Considerate Community Thought and Effort Can Help Save Our Local Retailers, Dated May 5, 2020

To those blessed with good health and finances the main struggle of late has been the total inversion of normal. Mercifully. But small businesses weren’t even lacing their gloves when the knockout blow was dealt. With few exceptions these local shop fronts operate in a world where remote employment is not possible and the layoffs were immediate and catastrophic, the number of people affected staggering.

To highlight the strain on such places, the Starbucks sitting on the corner of Montana and 15th is closing its doors permanently. Yes Starbucks, that household name and industry juggernaut found in 62 countries with 182,000 employees and annual revenue of $26.5 billion, is unable to weather the storm at that location. Starbucks, it’s worth mentioning, has a market share just shy of 25% meaning that 1 in 4 Americans, stepping from their homes destined for a caffeinated mood enhancer each morning, deposit their money into the same enormous and well-lined money pit, Starbucks. Yet, the seemingly always-busy neighborhood store by Whole Foods is no more.

Could there ever be a more glaring example of the pressure level felt around the city?  Here in Santa Monica, the argument could be made, the small restaurants and retailers dotted generously amongst our shady and sun drenched streets are one of the areas finer features. To imagine many are at serious risk is an arresting and frightful thought, but a very real one given current events.

This is, however, potentially salvageable with thoughtful financial interaction from those able to. Hard and strange times like these have a tendency to bring a community together. It seems, paradoxically, social distancing has brought us closer, in the metaphorical sense. Things like neighbors chatting for hours over fences as their kids play at their feet is a heartwarming thing to witness. Those out exercising, considerately making room for one another and sharing polite gestures as they pass, is also a new and pleasingly common observation.
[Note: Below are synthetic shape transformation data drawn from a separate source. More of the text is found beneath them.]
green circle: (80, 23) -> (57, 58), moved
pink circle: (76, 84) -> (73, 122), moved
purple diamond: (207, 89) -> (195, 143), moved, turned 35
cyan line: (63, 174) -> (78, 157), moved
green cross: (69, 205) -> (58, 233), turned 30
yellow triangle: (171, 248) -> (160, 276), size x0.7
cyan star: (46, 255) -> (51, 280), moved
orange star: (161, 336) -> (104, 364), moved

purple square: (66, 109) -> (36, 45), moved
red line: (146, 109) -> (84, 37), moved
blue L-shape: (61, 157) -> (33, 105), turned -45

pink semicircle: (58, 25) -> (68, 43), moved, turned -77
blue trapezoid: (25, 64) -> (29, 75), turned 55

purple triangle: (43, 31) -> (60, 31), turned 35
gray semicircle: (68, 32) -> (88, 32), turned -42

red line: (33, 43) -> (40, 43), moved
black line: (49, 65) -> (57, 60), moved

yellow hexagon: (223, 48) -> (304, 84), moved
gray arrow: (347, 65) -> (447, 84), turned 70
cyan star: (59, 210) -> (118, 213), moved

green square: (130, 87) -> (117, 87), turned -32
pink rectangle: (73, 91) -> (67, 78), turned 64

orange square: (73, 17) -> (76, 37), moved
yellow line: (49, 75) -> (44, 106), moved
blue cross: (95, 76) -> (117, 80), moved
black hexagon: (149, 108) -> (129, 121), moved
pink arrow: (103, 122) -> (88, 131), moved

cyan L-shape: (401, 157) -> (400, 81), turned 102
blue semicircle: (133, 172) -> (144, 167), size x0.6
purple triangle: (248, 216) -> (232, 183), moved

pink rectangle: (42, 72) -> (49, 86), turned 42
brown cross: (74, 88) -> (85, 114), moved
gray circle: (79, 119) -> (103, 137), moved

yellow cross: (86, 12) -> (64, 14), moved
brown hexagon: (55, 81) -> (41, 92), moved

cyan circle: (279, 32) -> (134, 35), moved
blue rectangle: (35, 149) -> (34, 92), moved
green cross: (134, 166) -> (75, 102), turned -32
I urge the same sense of community be applied to our little local businesses as they prepare to open their doors.

In the uber-competitive, high-rent and fickle world, are we really aware of just how shaky the small business tightrope can be? As we slowly ebb toward normality, that rope has never been more perilous nor the stakes more real. For those fortunate enough to be able to spend freely I urge them to think carefully about how and where the money is spent. With so many employees desperate to get back to work and owners flirting with ruin, we need not just be another customer but be a better customer in this rapidly approaching new normal.

Choose local and choose small. Independent mom and pop venders are the most vulnerable as society slowly gets back on its feet. Already the underdog in the commercial marketplace before the pandemic, the need to patronize and take care of these places cannot be overstated.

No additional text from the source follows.